Yes, living alone in the wilderness like Thoreau and London sounds exciting, especially if you fake a big part of your adventures or if you can pack up and go home when you get too hungry. Chris McCandless doesn’t have these options, but Shaun Callarman believes that Chris is full of “Romantic silliness,” and by this statement I think he means that Chris goes into Alaska seeing only the good parts of the wilderness experience. Like Callarman, I believe that Chris has a head full of “Romantic ideas” and that he lacks “common sense” although I would not call him “plain crazy.” When Chris decides to map some part of the Alaskan wilderness that’s already been mapped, he is definately showing “Romantic silliness.” Callarman is right about this; it doesn’t seem very courageous to me to waste time doing work that someone else has already done! I would want to spend my time doing something more useful. The wilderness in Alaska is being ruined with oil pipes and spills. Chris could of taken some of his “noble ideas” and used them to better the area. By spending his energy for a good cause, he would not have seemed so arrogant and ignorant, as Callarman states. It might have felt romantic to him to draw his own map, but he was staying in a bus, so it seems pretty clear to me that somebody else had been there already. Also, Callarman says that Chris “made a lot of mistakes base on arrogance.” I agree; Chris does make a lot of errors. For instance, he brings the wrong kind of gun, the wrong kind of clothes, too many books and not enough food.
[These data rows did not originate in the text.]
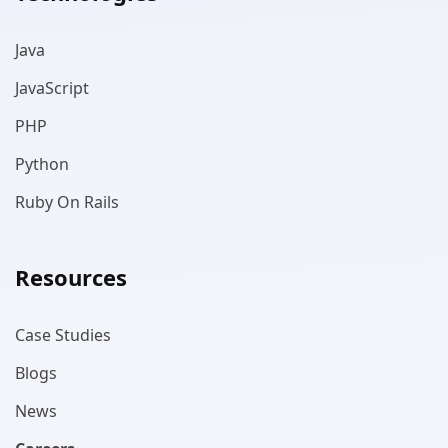
Java
JavaScript
PHP
Python
Ruby On Rails
Resources
Case Studies
Blogs
News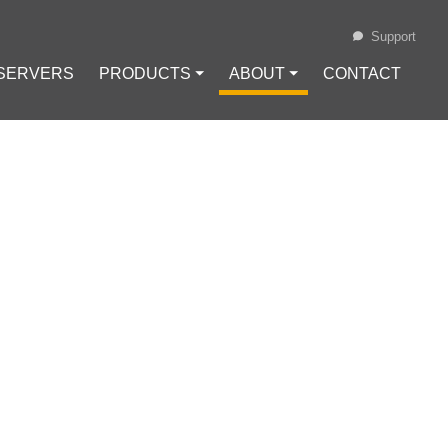
Support
 SERVERS
PRODUCTS ⏷
ABOUT ⏷
CONTACT
Loading...
 USING
Configuration
#
VPN Protocols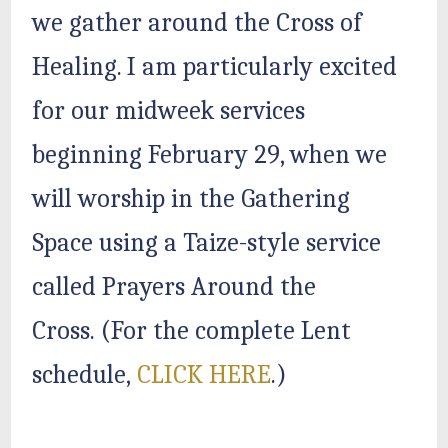
we gather around the Cross of
Healing. I am particularly excited
for our midweek services
beginning February 29, when we
will worship in the Gathering
Space using a Taize-style service
called Prayers Around the
Cross. (For the complete Lent
schedule,
CLICK HERE
.)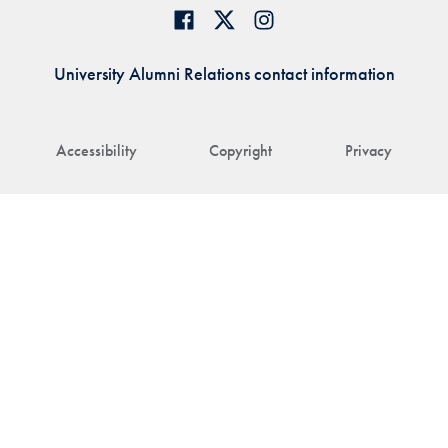
University Alumni Relations contact information
Accessibility
Copyright
Privacy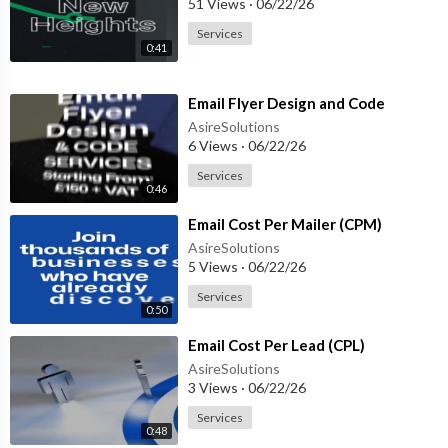
51 Views
·
06/22/26
Services
0:41
⁣Email Flyer Design and Code
AsireSolutions
6 Views
·
06/22/26
Services
0:46
⁣Email Cost Per Mailer (CPM)
AsireSolutions
5 Views
·
06/22/26
Services
0:50
⁣Email Cost Per Lead (CPL)
AsireSolutions
3 Views
·
06/22/26
Services
0:48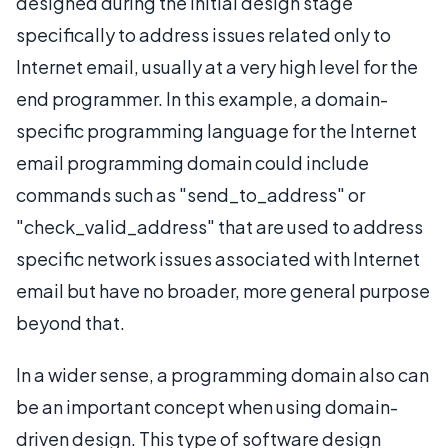
designed during the initial design stage
specifically to address issues related only to
Internet email, usually at a very high level for the
end programmer. In this example, a domain-
specific programming language for the Internet
email programming domain could include
commands such as "send_to_address" or
"check_valid_address" that are used to address
specific network issues associated with Internet
email but have no broader, more general purpose
beyond that.
In a wider sense, a programming domain also can
be an important concept when using domain-
driven design. This type of software design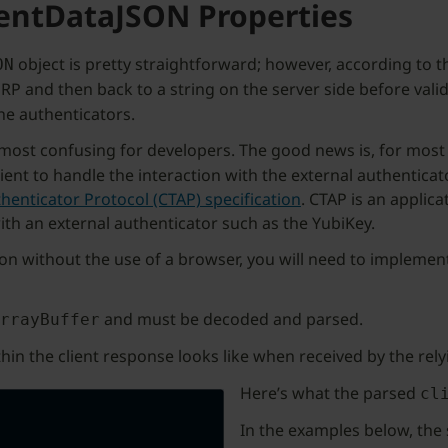
ientDataJSON Properties
object is pretty straightforward; however, according to t
ON
RP and then back to a string on the server side before vali
e authenticators.
 most confusing for developers. The good news is, for most
lient to handle the interaction with the external authentic
henticator Protocol (CTAP) specification
. CTAP is an appli
ith an external authenticator such as the YubiKey.
tion without the use of a browser, you will need to implemen
and must be decoded and parsed.
rrayBuffer
hin the client response looks like when received by the rel
Here’s what the parsed
cl
In the examples below, the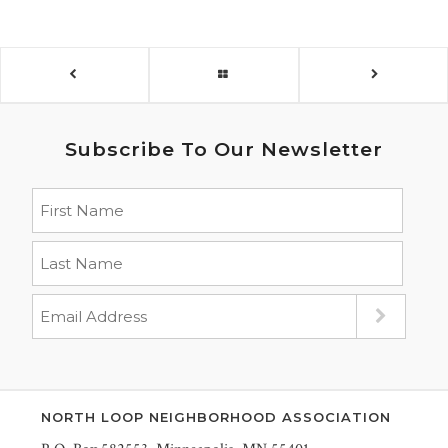
Subscribe To Our Newsletter
NORTH LOOP NEIGHBORHOOD ASSOCIATION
What is the purpose of his reading and his library research in Alaska if he’s not going to be willing to take advise? So yes, Chris’s mistakes maybe coming from an arrogant brain. On the other hand, Chris did show some “noble ideas,” in contrast to what Callarman states. He tries to keep other people from getting involved with him by not letting them get too close. In addition, he really did kill a moose and not a carabou, as some people made fun of him for doing. Finally, he lives a lot longer out in the wilderness than most people could! Chris is definately a bizarre mix of qualities, as Callarman argues, but now that I think about it Chris is not really as bad as he looks. Being young (high school and college) is suppose to be the time of our lives for Romantic silliness. Aren’t we suppose to be idealists during this time? I would not want my plans and dreams to be called “arrogant” or “ignorant,” because they’re important to me and I want them to come true. All in all, with his bad family life and sketchy role models like London, Chris did not do too bad. I do feel sorry for his parents and sister and friends, but his life is a lesson for all of us to be careful but to follow our dreams as much as we can. Commentary
This essay illustrates the EPT Scoring Guide’s criteria for a score of 6. The superior response indicates that the writer is very well prepared to handle college-level reading and writing. The writer offers a concise and accurate explanation of the Callarman quotation and effectively addresses all aspects of the prompt. The essay demonstrates a thorough, critical understanding of the passage, invoking Callarman both directly and indirectly, integrating quoted material smoothly, and using the Callarman quotation to guide the writer’s response. The essay consistently and insightfully negotiates between Callarman and the writer, even to the extent that the writing itself functions to modify the writer’s position as the essay progresses. With a few exceptions (see the second paragraph, for example) the writer uses transitions appropriately and effectively, both within and between paragraphs, to guide the reader through the essay. The writer offers specific, accurate, and relevant examples (the map, the insufficient clothing and food, too many books) to support the essay’s points. The writer concludes the essay by referring to London again at the end and bringing the essay full circle. The essay’s paragraphs get shorter toward the end as the writer perhaps begins to rush, yet they are generally unified, focused, and well developed. The writer has learned to write in the literary present tense, with only some wavering of verb tense (especially toward the end of the essay). The essay is generally free of errors in grammar, usage, and mechanics, except for minor slips (such as “definately” and “maybe” versus “may be”) that do not interfere with meaning. Sample student essay with a score of 5:
Into the Wild Essay
Shaun Callarman does not have much good to say about Chris McCandless. He believes that he, “was bright and ignorant at the same time,” meaning that Chris was smart; just smart enough to get himself killed in Alaska. Callarman also believes that Chris, “was just plain crazy,” which I think is taking his argument too far. I agree that Chris was foolish and made mistakes based on arrogance, but I don’t think he was crazy. Chris was just a bad combination of brains and stupidity. A college graduate should know enough to prepare for the wilderness. Who goes to a cold and distant place like Alaska with a backpack full of books and a bag of rice? He had enough money to buy the stuff he needed, why not spend some of his savings on a $5 map? His $24,000 would of bought him a lot of equiptment and food. People kept trying to buy him equiptment but each time he denied them. Is this being independent, or is it being stupid? I vote for stupid. Of course, Chris had a lot of problems that contributed to his decision to go into the wild. For example, his parent’s marriage was awful, and his dad’s double life must of been a huge shock. It seems that Chris did a lot of this to spite his parents, like lieing about his identity, ignoring letters from home, and badmouthing his Mom and Dad. There are lots of people like him that feel they have something to prove, so they go out and do something wreckless.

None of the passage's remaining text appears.